• [What is required]
Would you retype the records below exactly as they appear?

• [Stored entries]
-------

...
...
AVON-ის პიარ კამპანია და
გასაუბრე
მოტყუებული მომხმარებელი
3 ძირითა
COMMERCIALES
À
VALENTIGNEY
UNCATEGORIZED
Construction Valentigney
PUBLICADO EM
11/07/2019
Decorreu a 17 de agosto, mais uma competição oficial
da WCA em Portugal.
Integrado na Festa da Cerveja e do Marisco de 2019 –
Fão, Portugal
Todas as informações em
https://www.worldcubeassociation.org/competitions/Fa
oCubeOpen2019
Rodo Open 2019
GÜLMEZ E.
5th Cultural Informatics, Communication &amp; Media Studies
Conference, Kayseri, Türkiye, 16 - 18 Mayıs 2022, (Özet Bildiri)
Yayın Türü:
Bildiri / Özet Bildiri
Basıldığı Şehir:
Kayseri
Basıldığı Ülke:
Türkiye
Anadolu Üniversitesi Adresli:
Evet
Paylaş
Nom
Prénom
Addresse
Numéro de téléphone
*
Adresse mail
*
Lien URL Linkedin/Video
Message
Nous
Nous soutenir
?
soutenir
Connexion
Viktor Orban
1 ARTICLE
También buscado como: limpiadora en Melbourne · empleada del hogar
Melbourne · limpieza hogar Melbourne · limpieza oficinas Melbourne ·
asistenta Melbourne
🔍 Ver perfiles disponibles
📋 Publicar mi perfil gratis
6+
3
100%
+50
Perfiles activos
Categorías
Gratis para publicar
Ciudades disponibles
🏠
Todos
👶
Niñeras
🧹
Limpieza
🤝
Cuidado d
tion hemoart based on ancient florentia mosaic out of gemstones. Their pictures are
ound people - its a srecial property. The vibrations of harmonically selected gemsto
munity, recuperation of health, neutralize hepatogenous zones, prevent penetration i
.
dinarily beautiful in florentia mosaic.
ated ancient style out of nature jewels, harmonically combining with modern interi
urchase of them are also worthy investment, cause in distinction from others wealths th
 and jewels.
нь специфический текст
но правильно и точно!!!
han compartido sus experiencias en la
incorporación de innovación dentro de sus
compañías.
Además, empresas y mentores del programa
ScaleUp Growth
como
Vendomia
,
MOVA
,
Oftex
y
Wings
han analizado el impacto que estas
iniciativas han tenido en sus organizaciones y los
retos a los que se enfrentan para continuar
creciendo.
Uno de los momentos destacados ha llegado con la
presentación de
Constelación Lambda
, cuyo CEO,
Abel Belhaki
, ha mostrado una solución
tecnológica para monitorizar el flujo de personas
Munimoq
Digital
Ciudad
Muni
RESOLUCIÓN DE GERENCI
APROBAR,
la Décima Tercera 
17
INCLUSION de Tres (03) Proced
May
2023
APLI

-------

• [Answer to this task]
...
...
AVON-ის პიარ კამპანია და
გასაუბრე
მოტყუებული მომხმარებელი
3 ძირითა
COMMERCIALES
À
VALENTIGNEY
UNCATEGORIZED
Construction Valentigney
PUBLICADO EM
11/07/2019
Decorreu a 17 de agosto, mais uma competição oficial
da WCA em Portugal.
Integrado na Festa da Cerveja e do Marisco de 2019 –
Fão, Portugal
Todas as informações em
https://www.worldcubeassociation.org/competitions/Fa
oCubeOpen2019
Rodo Open 2019
GÜLMEZ E.
5th Cultural Informatics, Communication &amp; Media Studies
Conference, Kayseri, Türkiye, 16 - 18 Mayıs 2022, (Özet Bildiri)
Yayın Türü:
Bildiri / Özet Bildiri
Basıldığı Şehir:
Kayseri
Basıldığı Ülke:
Türkiye
Anadolu Üniversitesi Adresli:
Evet
Paylaş
Nom
Prénom
Addresse
Numéro de téléphone
*
Adresse mail
*
Lien URL Linkedin/Video
Message
Nous
Nous soutenir
?
soutenir
Connexion
Viktor Orban
1 ARTICLE
También buscado como: limpiadora en Melbourne · empleada del hogar
Melbourne · limpieza hogar Melbourne · limpieza oficinas Melbourne ·
asistenta Melbourne
🔍 Ver perfiles disponibles
📋 Publicar mi perfil gratis
6+
3
100%
+50
Perfiles activos
Categorías
Gratis para publicar
Ciudades disponibles
🏠
Todos
👶
Niñeras
🧹
Limpieza
🤝
Cuidado d
tion hemoart based on ancient florentia mosaic out of gemstones. Their pictures are
ound people - its a srecial property. The vibrations of harmonically selected gemsto
munity, recuperation of health, neutralize hepatogenous zones, prevent penetration i
.
dinarily beautiful in florentia mosaic.
ated ancient style out of nature jewels, harmonically combining with modern interi
urchase of them are also worthy investment, cause in distinction from others wealths th
 and jewels.
нь специфический текст
но правильно и точно!!!
han compartido sus experiencias en la
incorporación de innovación dentro de sus
compañías.
Además, empresas y mentores del programa
ScaleUp Growth
como
Vendomia
,
MOVA
,
Oftex
y
Wings
han analizado el impacto que estas
iniciativas han tenido en sus organizaciones y los
retos a los que se enfrentan para continuar
creciendo.
Uno de los momentos destacados ha llegado con la
presentación de
Constelación Lambda
, cuyo CEO,
Abel Belhaki
, ha mostrado una solución
tecnológica para monitorizar el flujo de personas
Munimoq
Digital
Ciudad
Muni
RESOLUCIÓN DE GERENCI
APROBAR,
la Décima Tercera 
17
INCLUSION de Tres (03) Proced
May
2023
APLI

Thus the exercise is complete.